The Largest Stimulus Bill in American History
A historic $2.2 trillion package was ushered through the Upper House in record time.
After several days of wrangling, continued pressure from Senate Majority Leader Mitch McConnell, and Democratic Senators’ insistence on provisions changed to benefit as many Americans as responsibly as possible, Congress’s Upper House voted 96-0 to pass the largest fiscal stimulus bill in American history. It will likely be passed by the Lower House tomorrow (Friday) morning, at which point President Trump intends to sign it immediately. Barely a week ago, the figures being discussed were $850 billion. We are now looking at $2.2 trillion.
The legislation, whose lineaments and limitations we covered in an article on Monday, includes one-off paycheques sent directly to 150 million American homes (costing around $290 billion), $500 billion in loans for corporations and local governments, $377 billion for small businesses (including zero-interest loans that could be forgiven if firms don’t lay their workers off), $180 billion boost for healthcare, and a four-month expansion of federal unemployment insurance costing $250 billion, with laid-off workers receiving $600 a week on top of state unemployment benefits.
Cheques worth $1,200 will arrive through the mailbox of most Americans, with an extra $500 for children. This will cover all households up to the $75,000 earnings threshold, at which point compensation will taper off to zero at $90,000; but Treasury Secretary Steven Mnuchin said the money will be sent “in the next few weeks”.
Many firms will be eligible for tax credits for employee retention, and be able to defer payroll tax payment for up to two years. The small business loans will become grants if covering employee salaries, rent, paid leave, utility payments, health insurance premiums or other worker protections; they also bar the business owners from pocketing the money. At the smaller end of the scale, the bill provides for a $75 million grant for the National Endowment for the Humanities and, in a surprising concession by the Republicans, $25 million for the Kennedy Center for the Performing Arts. (On this, Trump added magnanimously: “You know, it works that way. The Democrats have treated us fairly. I really believe that we’ve had a very good back-and-forth. And I say that with respect to Chuck Schumer.”)
Bumps in the road
Nonetheless, controversial provisions abound. Passenger airlines will qualify for $25 billion in loans, and may be able to access the same amount in grants, despite American Airlines spending $13 billion on stock buybacks in the last decade, and United Airlines spending $5 billion in half that time. Restrictions on executive salary increases for companies receiving bailout money, and on stock buybacks, are limited to two years. There is also $17 billion earmarked for companies deemed essential for national security, which pundits suggest will heavily benefit Boeing despite its recent safety lapses costing 346 lives after two separate crashes.
The bill could have been more limited if it hadn’t been whipped into shape at the last minute. Mnuchin had to counter four Republican senators’ reservations that the unemployment benefits would be an incentive not to try to find a job further down the line, while Democratic Senator Chuck Schumer insisted that the terms of the $500 billion in corporate rescue loans be disclosed to the public within a week. A key part of the legislation also stipulates that taxpayer-backed loans cannot go to firms controlled by any Congresspeople, White House officials or President Trump. There will be an oversight board a Treasury Department special inspector general to scrutinize the loans’ beneficiaries.
Will this be enough?
There’s no doubt that this is a historic bipartisan achievement; the $831 billion American Recovery and Reinvestment Act passed with 60 votes – literally the minimum needed – in 2009, with three Republican Congressmen voting for it.

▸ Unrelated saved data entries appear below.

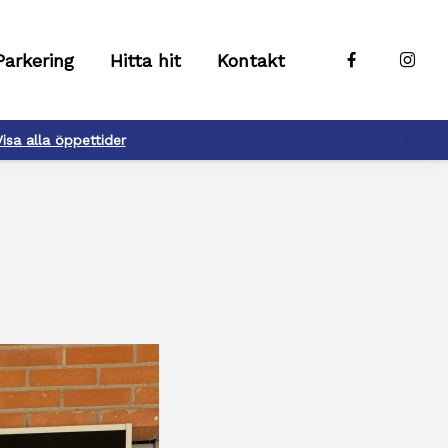
Parkering
Hitta hit
Kontakt
Visa alla öppettider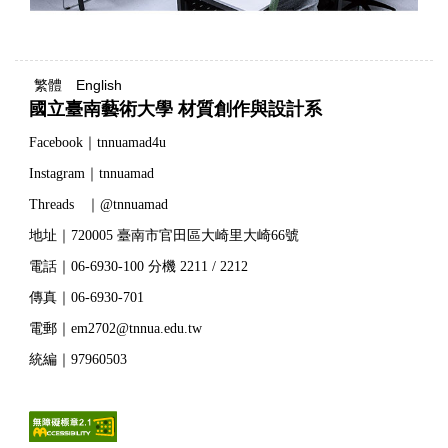
繁體
English
國立臺南藝術大學 材質創作與設計系
Facebook｜tnnuamad4u
Instagram｜tnnuamad
Threads ｜@tnnuamad
地址｜720005 臺南市官田區大崎里大崎66號
電話｜06-6930-100 分機 2211 / 2212
傳真｜06-6930-701
電郵｜em2702@tnnua.edu.tw
統編｜97960503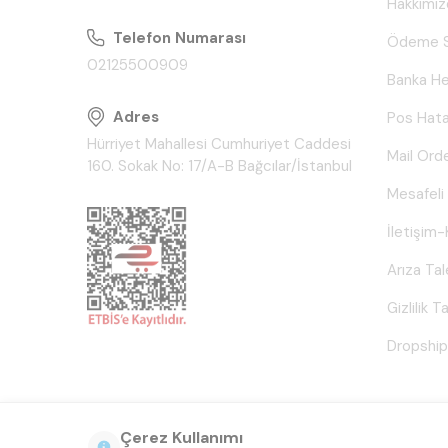
Hakkımız
Telefon Numarası
Ödeme S
02125500909
Banka He
Adres
Pos Hata
Hürriyet Mahallesi Cumhuriyet Caddesi
Mail Ord
160. Sokak No: 17/A-B Bağcılar/İstanbul
Mesafeli
İletişim-
Arıza Ta
Gizlilik 
Dropship
Çerez Kullanımı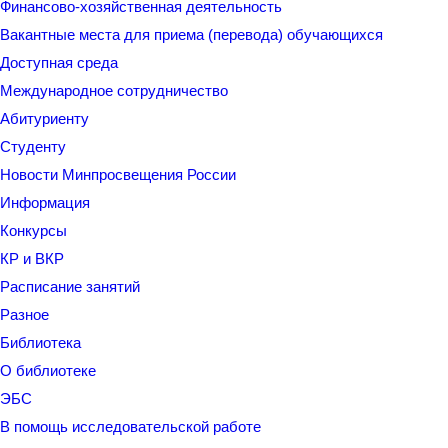
Финансово-хозяйственная деятельность
Вакантные места для приема (перевода) обучающихся
Доступная среда
Международное сотрудничество
Абитуриенту
Студенту
Новости Минпросвещения России
Информация
Конкурсы
КР и ВКР
Расписание занятий
Разное
Библиотека
О библиотеке
ЭБС
В помощь исследовательской работе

And yet, the current colossal bill will likely not be more than a stopgap, as unpunctual as it is unprecedented. Controversially, the Senate intends to recess until 20 April, unless an emergency impels it to reconvene. It is hard not to see this entire period as an emergency, not least for the ever-swelling ranks of jobless Americans. Labor Department statistics released an hour ago revealed that 3.3 million Americans filed for unemployment benefits last week; the previous one-week record was 700,000 in 1982. The thousand-dollar one-off paycheques will simply not be enough for millions of Americans. And though many landlords have independently waived rent payments temporarily, there will still be countless evictions despite Congressional calls for mortgage and rent “holidays”.
President Trump’s promise to have kick-started the economy by Easter Sunday has rightly drawn much derision and lampoons aplenty. By then, thousands will have died and the number of cases will have rocketed into the hundreds of thousands. Much of the money from the bill could take until late May to arrive. By then, millions will still be unemployed or furloughed, and will have a tough time restoring their January salary levels before the fourth quarter.
By way of comparison, this stimulus bill alone is worth half of the US’s total federal spending in 2019. And given how rampantly the virus is spreading throughout the country, it is likely that a further enormous injection will be needed before the third quarter is out.